El Gobierno de La Rioja ha aprobado un decreto por el que se regula la Inspección Técnica de Vehículos de la Comunidad Autónoma. La norma abre la posibilidad de que se instalen nuevas ITV en La Rioja mediante un sistema de autorización previa que garantiza la calidad y homogeneidad del servicio, así como el fin último de asegurar la seguridad vial.

Hasta ahora convivían dos modelos de gestión, el de concesión y de autorización. El nuevo decreto unifica este sistema de prestación de servicio, estableciendo un modelo de autorización único. Esto supone que, a partir de la publicación de este Decreto, cualquier entidad que cumpla los requisitos establecidos por la legislación estatal y autonómica para la prestación de este servicio podrá ser autorizada por la Dirección General de Industria del Gobierno de La Rioja.

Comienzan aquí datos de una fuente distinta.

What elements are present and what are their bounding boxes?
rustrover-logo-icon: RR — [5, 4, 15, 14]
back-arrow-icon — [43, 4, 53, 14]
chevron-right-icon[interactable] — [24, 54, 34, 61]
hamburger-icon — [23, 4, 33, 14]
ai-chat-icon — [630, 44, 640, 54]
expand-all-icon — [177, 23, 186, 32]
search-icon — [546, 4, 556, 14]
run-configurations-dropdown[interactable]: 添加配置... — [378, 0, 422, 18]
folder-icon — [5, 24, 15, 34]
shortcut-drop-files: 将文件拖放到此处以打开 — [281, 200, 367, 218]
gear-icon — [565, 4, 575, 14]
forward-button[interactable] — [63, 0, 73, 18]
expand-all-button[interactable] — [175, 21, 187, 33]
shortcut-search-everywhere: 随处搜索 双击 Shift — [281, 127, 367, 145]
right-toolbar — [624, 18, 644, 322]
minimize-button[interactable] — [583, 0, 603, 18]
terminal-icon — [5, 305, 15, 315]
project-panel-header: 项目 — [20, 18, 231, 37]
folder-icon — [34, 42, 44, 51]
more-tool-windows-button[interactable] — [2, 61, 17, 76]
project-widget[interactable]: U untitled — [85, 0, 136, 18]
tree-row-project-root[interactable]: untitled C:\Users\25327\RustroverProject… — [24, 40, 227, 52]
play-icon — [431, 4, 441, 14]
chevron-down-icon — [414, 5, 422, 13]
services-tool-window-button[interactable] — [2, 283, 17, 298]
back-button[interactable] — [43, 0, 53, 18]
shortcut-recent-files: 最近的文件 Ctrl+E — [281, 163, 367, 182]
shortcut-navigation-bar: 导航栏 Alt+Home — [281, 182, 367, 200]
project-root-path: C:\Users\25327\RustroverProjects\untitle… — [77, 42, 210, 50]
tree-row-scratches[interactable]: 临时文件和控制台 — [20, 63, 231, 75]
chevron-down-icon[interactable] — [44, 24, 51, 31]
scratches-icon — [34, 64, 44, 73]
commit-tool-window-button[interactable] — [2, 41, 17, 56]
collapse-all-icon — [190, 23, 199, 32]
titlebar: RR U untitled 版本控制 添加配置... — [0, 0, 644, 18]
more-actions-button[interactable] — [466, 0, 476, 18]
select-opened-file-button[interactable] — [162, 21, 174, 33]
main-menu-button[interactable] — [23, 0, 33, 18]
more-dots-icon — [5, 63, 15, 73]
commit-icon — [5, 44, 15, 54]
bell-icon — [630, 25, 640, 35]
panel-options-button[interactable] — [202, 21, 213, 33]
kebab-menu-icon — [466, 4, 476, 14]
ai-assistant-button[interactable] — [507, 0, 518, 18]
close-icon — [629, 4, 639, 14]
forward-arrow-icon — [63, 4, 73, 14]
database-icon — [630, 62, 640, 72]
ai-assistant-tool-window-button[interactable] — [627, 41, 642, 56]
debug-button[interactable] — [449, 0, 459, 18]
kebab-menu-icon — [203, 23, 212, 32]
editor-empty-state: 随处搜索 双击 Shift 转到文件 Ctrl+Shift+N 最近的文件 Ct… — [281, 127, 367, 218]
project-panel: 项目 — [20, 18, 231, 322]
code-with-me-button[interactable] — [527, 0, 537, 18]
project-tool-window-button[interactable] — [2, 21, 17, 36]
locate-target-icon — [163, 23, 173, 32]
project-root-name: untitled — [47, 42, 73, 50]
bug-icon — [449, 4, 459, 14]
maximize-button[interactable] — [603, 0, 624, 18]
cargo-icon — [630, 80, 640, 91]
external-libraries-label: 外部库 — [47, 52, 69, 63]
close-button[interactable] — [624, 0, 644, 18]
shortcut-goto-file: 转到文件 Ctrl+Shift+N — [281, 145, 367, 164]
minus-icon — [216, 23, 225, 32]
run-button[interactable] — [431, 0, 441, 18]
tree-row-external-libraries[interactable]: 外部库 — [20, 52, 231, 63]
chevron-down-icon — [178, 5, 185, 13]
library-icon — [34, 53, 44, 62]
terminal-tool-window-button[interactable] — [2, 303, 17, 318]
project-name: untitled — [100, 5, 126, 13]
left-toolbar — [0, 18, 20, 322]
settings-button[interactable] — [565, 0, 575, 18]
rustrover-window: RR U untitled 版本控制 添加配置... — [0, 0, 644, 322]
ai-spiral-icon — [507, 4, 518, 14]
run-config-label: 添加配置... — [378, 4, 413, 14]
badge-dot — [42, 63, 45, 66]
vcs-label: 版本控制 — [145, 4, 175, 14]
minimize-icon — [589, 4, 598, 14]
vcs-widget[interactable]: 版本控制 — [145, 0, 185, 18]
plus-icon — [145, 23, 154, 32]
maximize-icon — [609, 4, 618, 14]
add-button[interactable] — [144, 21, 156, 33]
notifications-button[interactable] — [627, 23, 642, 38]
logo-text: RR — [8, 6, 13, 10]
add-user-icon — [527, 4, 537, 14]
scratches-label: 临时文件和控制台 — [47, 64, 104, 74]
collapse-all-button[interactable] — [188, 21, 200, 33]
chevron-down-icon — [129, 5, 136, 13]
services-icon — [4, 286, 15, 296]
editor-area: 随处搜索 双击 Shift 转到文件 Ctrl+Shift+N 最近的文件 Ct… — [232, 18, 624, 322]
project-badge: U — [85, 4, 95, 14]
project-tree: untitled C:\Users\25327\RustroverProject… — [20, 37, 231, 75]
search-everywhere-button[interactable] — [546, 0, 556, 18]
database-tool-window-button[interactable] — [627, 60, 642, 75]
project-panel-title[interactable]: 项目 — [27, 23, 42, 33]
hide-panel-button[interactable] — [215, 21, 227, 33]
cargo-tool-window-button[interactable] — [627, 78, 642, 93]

Como novedad, la norma prevé dos requisitos necesarios para recibir autorización para prestar este servicio. Por un lado la empresa solicitante tiene que disponer de la acreditación de la Entidad Nacional de Acreditación (ENAC) de su capacidad técnica para poder comenzar con esta actividad. El objetivo es prestar el servicio con las máximas garantías de objetividad y calidad. Por otro lado, la empresa debe presentar un
estudio de viabilidad de las nuevas estaciones, garantizando la sostenibilidad de la red de estaciones.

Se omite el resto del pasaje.